Find prime factorization of any positive integer with step-by-step trial division table and interactive factor tree canvas. Also shows all divisors, GCD and LCM of two numbers, and detects whether the input is prime or composite.
Type any positive integer. The tool immediately shows whether it is prime or composite, and begins the factorization. For the GCD/LCM feature, enter a second number in the optional second field.
The trial division table shows each step: the current number, the smallest prime divisor tried, the quotient, and the remainder. The process continues until the quotient is 1. The final factorization is shown in index notation (e.g. 360 = 2³ × 3² × 5).
The factor tree canvas visually splits the number into its prime factors, branching like a tree. Below the tree, all divisors of the number are listed in order. If you entered a second number, the GCD (Euclidean algorithm steps shown) and LCM are also computed.
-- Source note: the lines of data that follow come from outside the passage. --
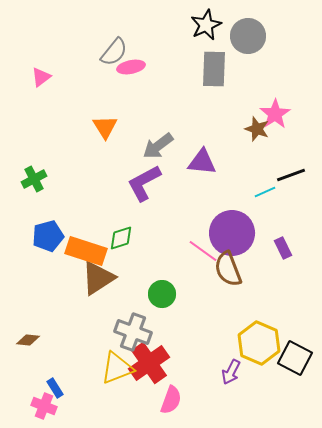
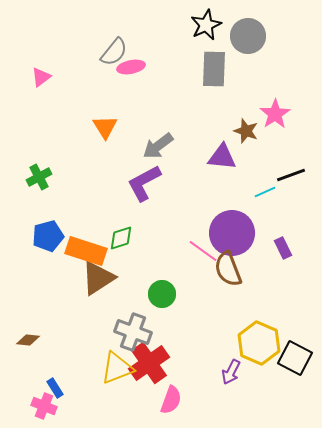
brown star: moved 11 px left, 2 px down
purple triangle: moved 20 px right, 5 px up
green cross: moved 5 px right, 2 px up
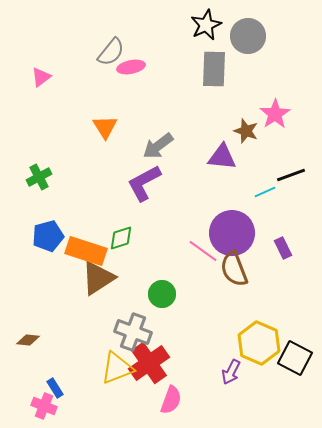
gray semicircle: moved 3 px left
brown semicircle: moved 6 px right
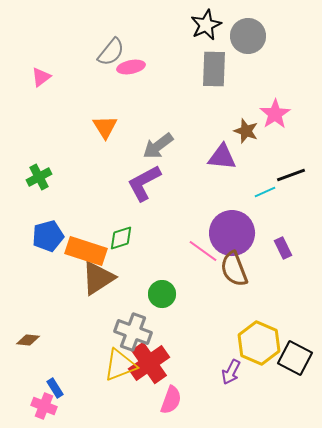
yellow triangle: moved 3 px right, 3 px up
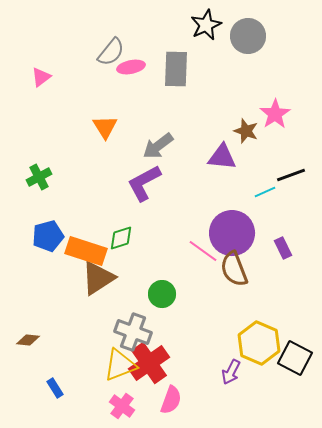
gray rectangle: moved 38 px left
pink cross: moved 78 px right; rotated 15 degrees clockwise
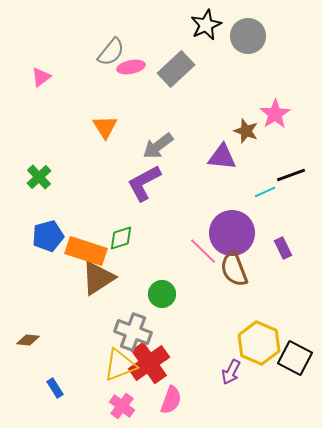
gray rectangle: rotated 45 degrees clockwise
green cross: rotated 15 degrees counterclockwise
pink line: rotated 8 degrees clockwise
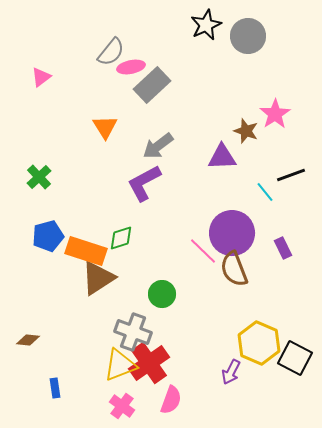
gray rectangle: moved 24 px left, 16 px down
purple triangle: rotated 8 degrees counterclockwise
cyan line: rotated 75 degrees clockwise
blue rectangle: rotated 24 degrees clockwise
Prime factorization (prime decomposition) expresses a composite number as a product of prime numbers. The Fundamental Theorem of Arithmetic guarantees that every integer greater than 1 has a unique prime factorization (up to order). For example: 360 = 2 × 2 × 2 × 3 × 3 × 5 = 2³ × 3² × 5. This is the basis of number theory and has applications in cryptography (RSA encryption relies on the difficulty of factoring large numbers), simplifying fractions, and finding GCD/LCM.
Trial division tests each prime number starting from 2 as a potential factor. If the prime divides the number evenly (no remainder), divide it out and record it. Continue with the quotient. If no prime up to √n divides n, then n is prime. Efficiency: you only need to test primes up to √n because if n has a factor larger than √n, it must also have one smaller than √n. For n = 100: test 2 (100/2=50), 2 (50/2=25), 5 (25/5=5), 5 (5/5=1) → 100 = 2² × 5².
The Euclidean algorithm finds the Greatest Common Divisor (GCD) by repeatedly applying: GCD(a, b) = GCD(b, a mod b) until b = 0, at which point GCD = a. Example: GCD(48, 18): GCD(48,18) → GCD(18,12) → GCD(12,6) → GCD(6,0) → GCD = 6. This is far more efficient than factoring both numbers. LCM(a,b) = (a×b)/GCD(a,b). The Euclidean algorithm runs in O(log min(a,b)) steps — extremely fast even for large numbers.
Given prime factorizations of a and b: GCD takes the minimum power of each prime factor. LCM takes the maximum power of each prime factor. Example: 12 = 2²×3, 18 = 2×3². GCD(12,18) = 2^min(2,1) × 3^min(1,2) = 2¹×3¹ = 6. LCM(12,18) = 2^max(2,1) × 3^max(1,2) = 2²×3² = 36. Verification: GCD×LCM = 6×36 = 216 = 12×18 ✓. This relationship (GCD×LCM = a×b) always holds for any two positive integers.
The tool uses trial division, which is efficient for numbers up to about 10^12 (1 trillion). For very large numbers (15+ digits), factorization may take a moment because trial division tests all primes up to √n. The tool tests primes up to 10^6, handling all composites whose smallest prime factor is ≤ 10^6. Numbers beyond this range that remain after trial division are reported as likely prime. For cryptographic-strength factorization of 2048-bit numbers, specialized algorithms (quadratic sieve, general number field sieve) running on supercomputers are required.
Factoring large numbers is computationally hard — no known algorithm runs in polynomial time. The best known classical algorithm (General Number Field Sieve) factors an n-bit number in roughly exp(O(n^(1/3))). For a 2048-bit RSA number, this requires more computation than humanity can currently achieve. This hardness is the security basis of RSA encryption: everyone can multiply two large primes quickly, but recovering the primes from their product is infeasible. Quantum computers (Shor's algorithm) would break RSA in polynomial time, which is why post-quantum cryptography is actively researched.